WHAT YOU HAVE TO DO
With all images omitted, write out the records word for word.

Records drawn from a dataset
********

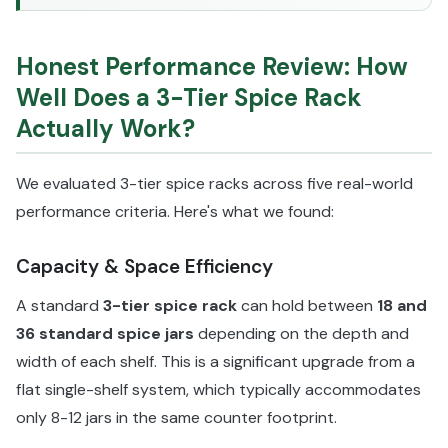
Honest Performance Review: How
Well Does a 3-Tier Spice Rack
Actually Work?
We evaluated 3-tier spice racks across five real-world
performance criteria. Here's what we found:
Capacity & Space Efficiency
A standard
3-tier spice rack
can hold between
18 and
36 standard spice jars
depending on the depth and
width of each shelf. This is a significant upgrade from a
flat single-shelf system, which typically accommodates
only 8-12 jars in the same counter footprint.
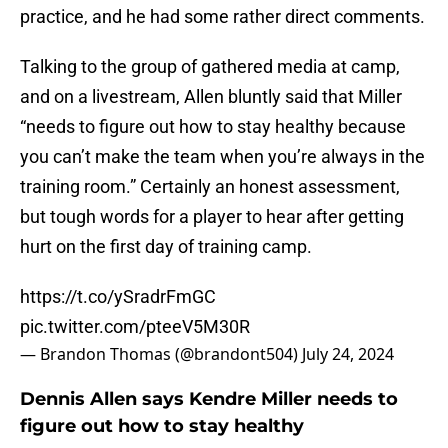
practice, and he had some rather direct comments.
Talking to the group of gathered media at camp,
and on a livestream, Allen bluntly said that Miller
“needs to figure out how to stay healthy because
you can’t make the team when you’re always in the
training room.” Certainly an honest assessment,
but tough words for a player to hear after getting
hurt on the first day of training camp.
https://t.co/ySradrFmGC
pic.twitter.com/pteeV5M30R
— Brandon Thomas (@brandont504)
July 24, 2024
Dennis Allen says Kendre Miller needs to
figure out how to stay healthy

********

WRITTEN RESPONSE
Honest Performance Review: How
Well Does a 3-Tier Spice Rack
Actually Work?
We evaluated 3-tier spice racks across five real-world
performance criteria. Here's what we found:
Capacity & Space Efficiency
A standard
3-tier spice rack
can hold between
18 and
36 standard spice jars
depending on the depth and
width of each shelf. This is a significant upgrade from a
flat single-shelf system, which typically accommodates
only 8-12 jars in the same counter footprint.
practice, and he had some rather direct comments.
Talking to the group of gathered media at camp,
and on a livestream, Allen bluntly said that Miller
“needs to figure out how to stay healthy because
you can’t make the team when you’re always in the
training room.” Certainly an honest assessment,
but tough words for a player to hear after getting
hurt on the first day of training camp.
https://t.co/ySradrFmGC
pic.twitter.com/pteeV5M30R
— Brandon Thomas (@brandont504)
July 24, 2024
Dennis Allen says Kendre Miller needs to
figure out how to stay healthy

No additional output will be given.